**Work order**.
Extract every line from the records below that contains the word "year".

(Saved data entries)
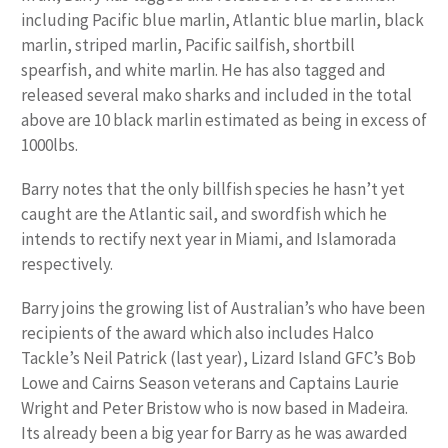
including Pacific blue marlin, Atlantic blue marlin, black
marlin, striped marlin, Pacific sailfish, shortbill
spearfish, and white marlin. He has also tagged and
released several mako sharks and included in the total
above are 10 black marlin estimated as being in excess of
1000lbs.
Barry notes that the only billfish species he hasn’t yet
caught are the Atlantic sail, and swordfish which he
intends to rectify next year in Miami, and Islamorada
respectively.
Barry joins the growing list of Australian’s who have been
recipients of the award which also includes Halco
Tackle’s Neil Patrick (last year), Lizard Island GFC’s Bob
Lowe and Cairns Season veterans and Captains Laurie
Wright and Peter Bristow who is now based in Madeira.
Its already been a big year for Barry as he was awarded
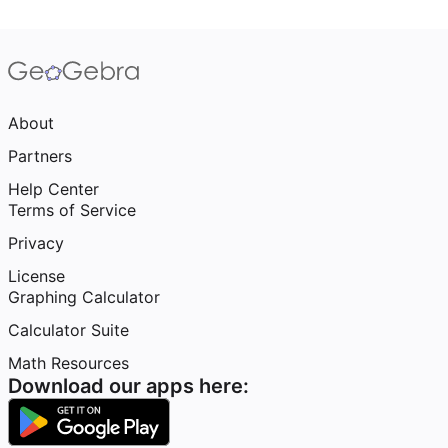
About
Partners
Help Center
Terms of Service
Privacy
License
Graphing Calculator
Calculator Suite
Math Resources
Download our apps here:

**Answer area**.
intends to rectify next year in Miami, and Islamorada
Tackle’s Neil Patrick (last year), Lizard Island GFC’s Bob
Its already been a big year for Barry as he was awarded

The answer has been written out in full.